• **EXERCISE OBJECTIVE**:
Could you write out every record below exactly, leaving out any pictures?

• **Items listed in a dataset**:
···

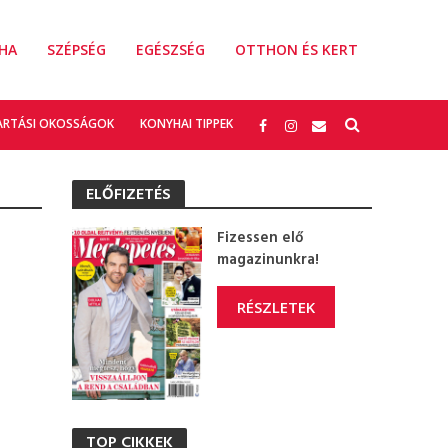
HA
SZÉPSÉG
EGÉSZSÉG
OTTHON ÉS KERT
ARTÁSI OKOSSÁGOK
KONYHAI TIPPEK
ELŐFIZETÉS
Fizessen elő
magazinunkra!
RÉSZLETEK
TOP CIKKEK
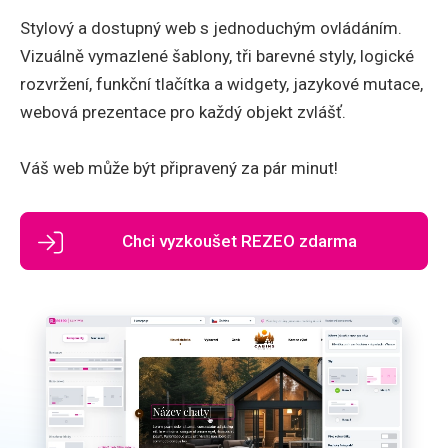
Stylový a dostupný web s jednoduchým ovládáním.
Vizuálně vymazlené šablony, tři barevné styly, logické
rozvržení, funkční tlačítka a widgety, jazykové mutace,
webová prezentace pro každý objekt zvlášť.
Váš web může být připravený za pár minut!
Chci vyzkoušet REZEO zdarma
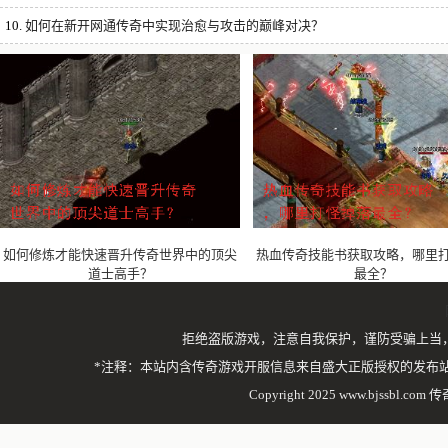
10.
如何在新开网通传奇中实现治愈与攻击的巅峰对决？
如何修炼才能快速晋升传奇世界中的顶尖
热血传奇技能书获取攻略，哪里
道士高手？
最全？
拒绝盗版游戏，注意自我保护，谨防受骗上当
*注释：本站内含传奇游戏开服信息来自盛大正版授权的发布
Copyright 2025 www.bjssbl.com 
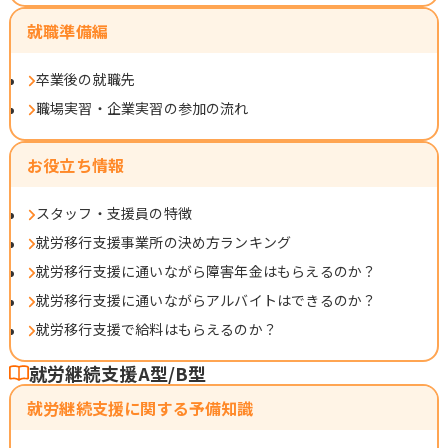
就職準備編
卒業後の就職先
職場実習・企業実習の参加の流れ
お役立ち情報
スタッフ・支援員の特徴
就労移行支援事業所の決め方ランキング
就労移行支援に通いながら障害年金はもらえるのか？
就労移行支援に通いながらアルバイトはできるのか？
就労移行支援で給料はもらえるのか？
就労継続支援A型/B型
就労継続支援に関する予備知識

···

• **EXPECTED ANSWER**:
HA
SZÉPSÉG
EGÉSZSÉG
OTTHON ÉS KERT
ARTÁSI OKOSSÁGOK
KONYHAI TIPPEK
ELŐFIZETÉS
Fizessen elő
magazinunkra!
RÉSZLETEK
TOP CIKKEK
Stylový a dostupný web s jednoduchým ovládáním.
Vizuálně vymazlené šablony, tři barevné styly, logické
rozvržení, funkční tlačítka a widgety, jazykové mutace,
webová prezentace pro každý objekt zvlášť.
Váš web může být připravený za pár minut!
Chci vyzkoušet REZEO zdarma
10.
如何在新开网通传奇中实现治愈与攻击的巅峰对决？
如何修炼才能快速晋升传奇世界中的顶尖
热血传奇技能书获取攻略，哪里
道士高手？
最全？
拒绝盗版游戏，注意自我保护，谨防受骗上当
*注释：本站内含传奇游戏开服信息来自盛大正版授权的发布
Copyright 2025 www.bjssbl.com 
就職準備編
卒業後の就職先
職場実習・企業実習の参加の流れ
お役立ち情報
スタッフ・支援員の特徴
就労移行支援事業所の決め方ランキング
就労移行支援に通いながら障害年金はもらえるのか？
就労移行支援に通いながらアルバイトはできるのか？
就労移行支援で給料はもらえるのか？
就労継続支援A型/B型
就労継続支援に関する予備知識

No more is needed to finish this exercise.